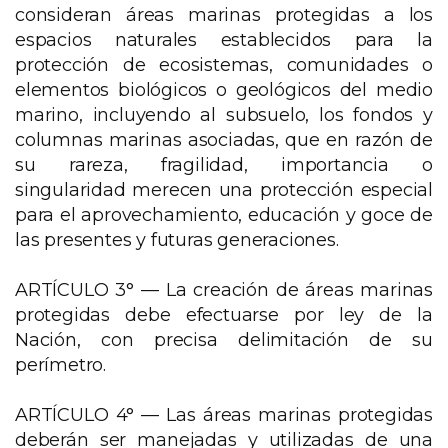
consideran áreas marinas protegidas a los
espacios naturales establecidos para la
protección de ecosistemas, comunidades o
elementos biológicos o geológicos del medio
marino, incluyendo al subsuelo, los fondos y
columnas marinas asociadas, que en razón de
su rareza, fragilidad, importancia o
singularidad merecen una protección especial
para el aprovechamiento, educación y goce de
las presentes y futuras generaciones.
ARTÍCULO 3° —
La creación de áreas marinas
protegidas debe efectuarse por ley de la
Nación, con precisa delimitación de su
perímetro.
ARTÍCULO 4° —
Las áreas marinas protegidas
deberán ser manejadas y utilizadas de una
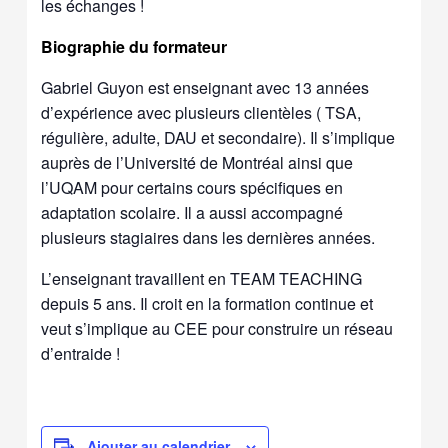
les échanges !
Biographie du formateur
Gabriel Guyon est enseignant avec 13 années
d’expérience avec plusieurs clientèles ( TSA,
régulière, adulte, DAU et secondaire). Il s’implique
auprès de l’Université de Montréal ainsi que
l’UQAM pour certains cours spécifiques en
adaptation scolaire. Il a aussi accompagné
plusieurs stagiaires dans les dernières années.
L’enseignant travaillent en TEAM TEACHING
depuis 5 ans. Il croit en la formation continue et
veut s’implique au CEE pour construire un réseau
d’entraide !
Ajouter au calendrier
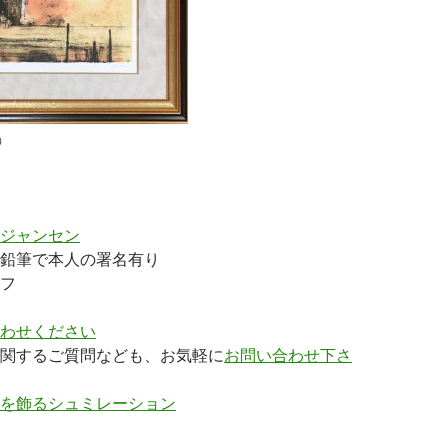
）
ジャンセン
鉛筆で本人の署名有り
フ
わせください
関するご質問なども、お気軽に
お問い合わせ下さ
を飾るシュミレーション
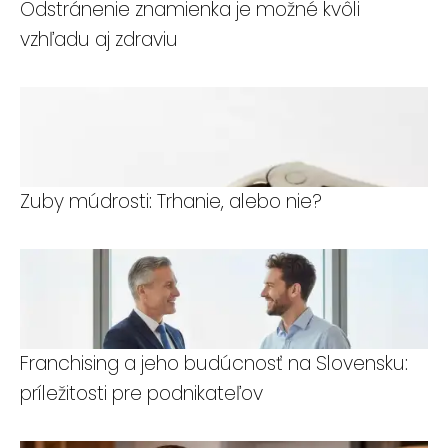
Odstránenie znamienka je možné kvôli
vzhľadu aj zdraviu
Zuby múdrosti: Trhanie, alebo nie?
Franchising a jeho budúcnosť na Slovensku:
príležitosti pre podnikateľov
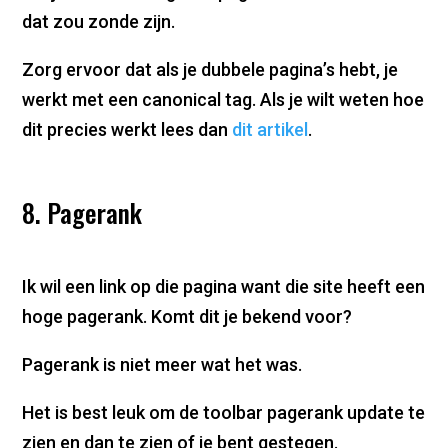
dat zou zonde zijn.
Zorg ervoor dat als je dubbele pagina’s hebt, je
werkt met een canonical tag. Als je wilt weten hoe
dit precies werkt lees dan
dit artikel
.
8. Pagerank
Ik wil een link op die pagina want die site heeft een
hoge pagerank. Komt dit je bekend voor?
Pagerank is niet meer wat het was.
Het is best leuk om de toolbar pagerank update te
zien en dan te zien of je bent gestegen.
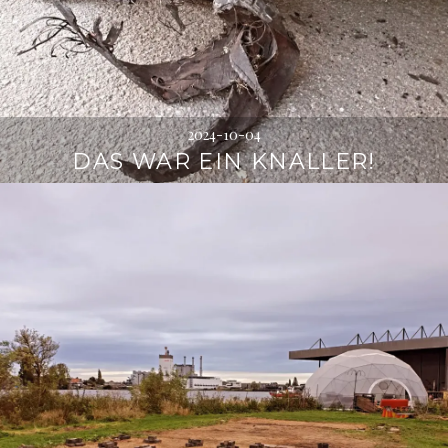
2024-10-04
DAS WAR EIN KNALLER!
....
#### WHAT TO PRODUCE
From the listing above, collect every line that mentions the word "para".

#### COMPLETED EXERCISE
espacios naturales establecidos para la
para el aprovechamiento, educación y goce de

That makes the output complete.